Count the total number of times a Python package has been imported in public repos. on Github

Primary LanguagePython

countpy: Python Package Metrics

Developers of open-source Python packages sometimes envy R developers for the simple perks they enjoy, like a reliable web service that gives a reasonable count of the total number of times an R package has been downloaded. To achieve the same, Python developers must launch a Google Query and wait for generally 30 or so seconds.

Then there are sore spots that are shared by both R and Python developers. Downloads are a shallow metric. Developers often want to know how often people writing Python scripts and packages use their package. We partly solve this latter problem for Python developers by pooling search results from Github. And in doing so, give them one reasonable lower bound of the closest proxy to a citation in software---proof that people used a piece of software to do something.

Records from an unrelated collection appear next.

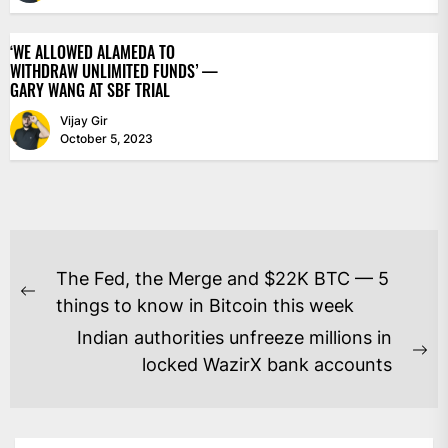
‘WE ALLOWED ALAMEDA TO
WITHDRAW UNLIMITED FUNDS’ —
GARY WANG AT SBF TRIAL
Vijay Gir
October 5, 2023
POST
The Fed, the Merge and $22K BTC — 5
NAVIGATION
Previous
things to know in Bitcoin this week
post:
Indian authorities unfreeze millions in
Ne
locked WazirX bank accounts
po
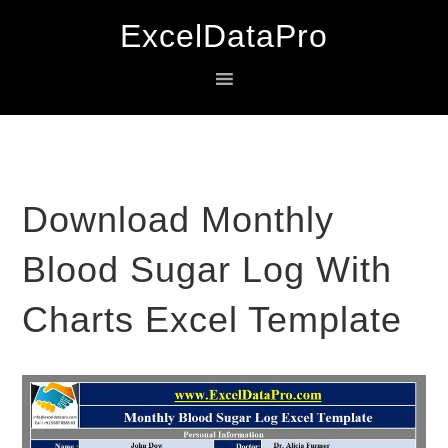
Skip
Skip
Skip
ExcelDataPro
to
to
to
primary
main
primary
navigation
content
sidebar
Download Monthly
Blood Sugar Log With
Charts Excel Template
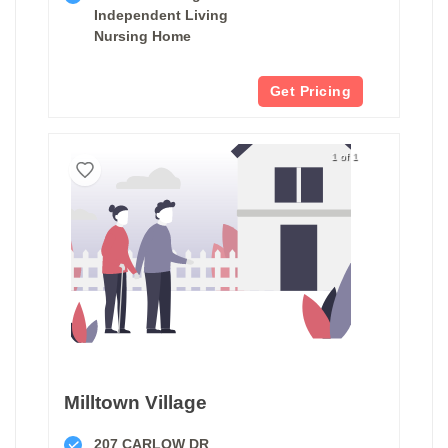
Independent Living
Nursing Home
Get Pricing
1 of 1
Milltown Village
207 CARLOW DR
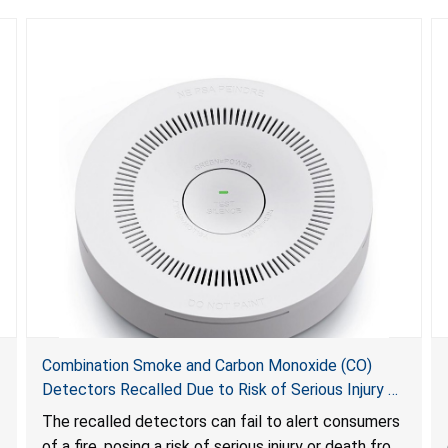
Combination Smoke and Carbon Monoxide (CO)
Detectors Recalled Due to Risk of Serious Injury or
Death from Failure to Alert Consumers to Fire; Sold
The recalled detectors can fail to alert consumers
Exclusively on Amazon.com by Treatlife
of a fire, posing a risk of serious injury or death from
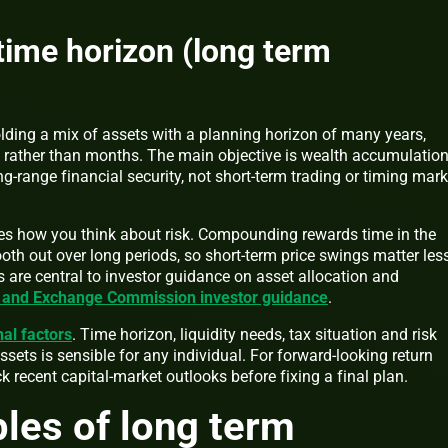
 time horizon (long term
ding a mix of assets with a planning horizon of many years,
 rather than months. The main objective is wealth accumulation
ng-range financial security, not short-term trading or timing mark
es how you think about risk. Compounding rewards time in the
ooth out over long periods, so short-term price swings matter less
 are central to investor guidance on asset allocation and
s and Exchange Commission investor guidance
.
al factors
. Time horizon, liquidity needs, tax situation and risk
sets is sensible for any individual. For forward-looking return
k recent capital-market outlooks before fixing a final plan.
ples of long term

countpy.com provides the number of times a package has been called in the requirements file, and how often it has been imported.

We leverage the Github search API to achieve this.

Functionality

http://countpy.com supports two functions:

  1. Search: Get information on imports, etc. for any Python package.

  2. Badge: To get a badge for the total number of imports etc. in Github, try http://countpy.com/badge/numpy

Outline of the Application

  1. Searching GitHub: The script searchpy.py uses the GitHub search API to search all .py files for all import statements. The script can spawn multiple processes that use different GitHub credentials, all of which are stored in config.txt. Currently, the default is 2. The script respects Github Search API's limits. The meta logic of the limits is also stored in the config file to allow for easy change if Github changes. The script writes to a JSON file called search_results_start_date.json. The JSON file has the following fields:

    • package_name: name of the package
    • repository_name: name of the repo. that has files that import the package
    • n_files_in_repo_that_import_package: total number of files in the repo. that import the package
    • requirements_file_mentions_package_name: 0/1
    • version_of_package: version of the package if you can get it from requirements file.
    • search_date: date the repo. was searched

    The script also gzips the final JSON file and stores it in data/search_results_start_date.json.gzip.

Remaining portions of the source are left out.